Il y a une chose qu’on vous dit rarement dans les cours prénataux, entre deux démonstrations de change de couches : la sexualité pendant la première année de bébé, c’est un peu comme un volcan en sommeil. Elle peut être imprévisible, parfois explosive, mais souvent… très calme.
Juste après l’accouchement, le corps d’une femme connaît une chute brutale des œstrogènes et de la progestérone. Cette baisse hormonale, conjuguée à la montée de la prolactine (l’hormone de l’allaitement), a un impact direct sur la libido. Une étude parue dans le Journal of Sexual Medicine (2015) montre que 83% des femmes rapportent une baisse de désir sexuel dans les six premiers mois après l’accouchement.
Mais ce n’est pas juste biologique. Entre les nuits morcelées, la fatigue chronique, la surcharge mentale, et le fait de porter un bébé quasi en permanence, le corps peut sembler plus utilitaire qu’érotique. Et cela vaut aussi pour les partenaires : selon une étude australienne menée par l’université de Melbourne (2019), un tiers des pères signalent également une baisse de désir dans les mois qui suivent la naissance.
Avant bébé, l’intimité pouvait signifier des dîners romantiques ou des matins langoureux. Après bébé ? L’intimité, c’est parfois juste prendre une douche sans avoir un bébé qui pleure dans la pièce voisine. Une étude publiée dans le British Journal of Obstetrics and Gynaecology (2014) a révélé que le retour aux rapports sexuels survient en moyenne 6 à 8 semaines après l’accouchement. Mais en réalité, le rythme est très variable : certaines personnes attendent plusieurs mois, voire un an ou plus.
Et ce n’est pas une compétition. L’enjeu, ce n’est pas “quand” on reprend une vie sexuelle, mais “comment” on vit cette période. Le psychologue et sexologue Justin Lehmiller rappelle que la communication est bien plus importante que la fréquence des rapports pour maintenir une satisfaction conjugale après l’arrivée d’un enfant (Lehmiller, 2020).

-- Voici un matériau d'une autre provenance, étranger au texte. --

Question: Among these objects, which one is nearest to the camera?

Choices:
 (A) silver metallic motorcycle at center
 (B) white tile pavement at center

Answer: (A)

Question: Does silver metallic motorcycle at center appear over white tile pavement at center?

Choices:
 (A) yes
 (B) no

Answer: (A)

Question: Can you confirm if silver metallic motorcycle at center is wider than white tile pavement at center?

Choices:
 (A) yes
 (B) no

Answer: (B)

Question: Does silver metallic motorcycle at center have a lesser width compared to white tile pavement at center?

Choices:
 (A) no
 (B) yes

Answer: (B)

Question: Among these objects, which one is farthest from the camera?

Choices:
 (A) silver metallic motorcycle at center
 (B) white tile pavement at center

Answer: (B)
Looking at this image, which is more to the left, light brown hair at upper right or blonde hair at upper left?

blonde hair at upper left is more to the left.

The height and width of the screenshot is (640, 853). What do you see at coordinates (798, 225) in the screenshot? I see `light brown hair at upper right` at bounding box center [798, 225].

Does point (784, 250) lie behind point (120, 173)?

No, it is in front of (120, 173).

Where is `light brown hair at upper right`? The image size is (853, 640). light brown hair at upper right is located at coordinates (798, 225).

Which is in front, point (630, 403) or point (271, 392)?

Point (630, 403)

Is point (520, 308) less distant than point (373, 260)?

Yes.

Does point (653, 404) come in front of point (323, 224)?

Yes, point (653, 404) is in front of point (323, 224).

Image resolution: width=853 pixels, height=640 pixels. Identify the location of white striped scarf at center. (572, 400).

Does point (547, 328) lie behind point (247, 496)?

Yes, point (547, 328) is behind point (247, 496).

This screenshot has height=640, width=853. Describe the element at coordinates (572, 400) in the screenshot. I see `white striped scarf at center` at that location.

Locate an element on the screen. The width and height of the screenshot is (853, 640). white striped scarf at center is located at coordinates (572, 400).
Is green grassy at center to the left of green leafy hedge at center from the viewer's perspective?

Le couple doit redéfinir son intimité
Le sexe après bébé reste enveloppé de tabous. Beaucoup de femmes disent se sentir coupables de ne pas “avoir envie”, ou craignent de ne plus être perçues comme séduisantes. D’un autre côté, les partenaires peuvent se sentir rejetés ou frustrés, sans oser en parler de peur d’ajouter une charge émotionnelle au chaos ambiant.
Dans une étude de 2017 publiée dans Sexual & Relationship Therapy, les chercheurs ont observé que les couples qui réussissent à maintenir une complicité sexuelle après la naissance sont ceux qui acceptent les fluctuations, qui adaptent leurs attentes, et surtout, qui parlent ouvertement de leurs désirs et frustrations.
Et si le sexe, ce n’était pas toujours la pénétration dans un lit, entre 22h et minuit ? Beaucoup de sexologues recommandent aux jeunes parents de redéfinir ce qu’ils considèrent comme de la sexualité. Caresses, massages, moments de tendresse, voire simplement un câlin peau à peau peuvent suffire à maintenir une connexion intime.
La thérapeute sexuelle américaine Emily Nagoski, dans son livre Come As You Are (2015), insiste sur l’importance de comprendre le contexte émotionnel du désir. Quand on est stressé, épuisé ou submergé, le “frein” du désir est plus actif que l’“accélérateur”. C’est pourquoi créer des petites bulles de bien-être (sommeil, soutien émotionnel, moments de calme) peut être une manière indirecte de relancer le désir.
La première année avec un bébé est un tsunami affectif, physique et émotionnel. Votre sexualité ne disparaît pas : elle évolue, se transforme, parfois se met en veille. Et c’est OK. Avec un peu de communication, d’empathie et beaucoup de patience, il est possible de retrouver une intimité enrichie par cette expérience de vie intense. La clé ? Se laisser le temps.